Por outro lado, a maioria dos republicanos tem se posicionado contra essas iniciativas. No entanto, alguns parlamentares sinalizam que podem reavaliar suas posições após o fim do prazo legal.

Origem do conflito

O atual conflito teve início após ataques de grande escala conduzidos por Estados Unidos e Israel contra o Irã, que resultaram na morte do líder supremo iraniano. Em resposta, Teerã lançou ofensivas contra Israel e aliados norte-americanos na região do Golfo Pérsico.

Desde então, o embate se intensificou em meio a tensões relacionadas ao programa nuclear iraniano. Os Estados Unidos e seus aliados afirmam que o Irã busca desenvolver armas nucleares, enquanto o governo iraniano nega as acusações.

Custos e apoio político

Além das tensões diplomáticas e militares, o conflito já gera impacto financeiro significativo. Durante audiência no Congresso, um assessor do secretário de Defesa informou que as operações no Irã custaram cerca de US$ 25 bilhões aos Estados Unidos.

Apesar disso, parte dos parlamentares republicanos mantém apoio às ações do governo. O congressista Carlos Gimenez, da Flórida, afirmou considerar o Irã uma ameaça direta.

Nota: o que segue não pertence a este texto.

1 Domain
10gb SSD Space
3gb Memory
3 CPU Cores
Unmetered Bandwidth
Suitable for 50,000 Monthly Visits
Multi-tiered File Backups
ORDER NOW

“Quando alguém me diz por 47 anos que quer nos matar, acho que vou levar isso ao pé da letra. Apoio nossos esforços para garantir que o Irã nunca tenha uma arma nuclear”, declarou.

Cenário segue incerto

Diante desse contexto, o cenário permanece instável. Enquanto especialistas alertam para riscos jurídicos e militares, o governo busca respaldo político e mantém diferentes estratégias em avaliação.

Assim, o desfecho do conflito dependerá tanto das negociações internacionais quanto das decisões internas nos Estados Unidos.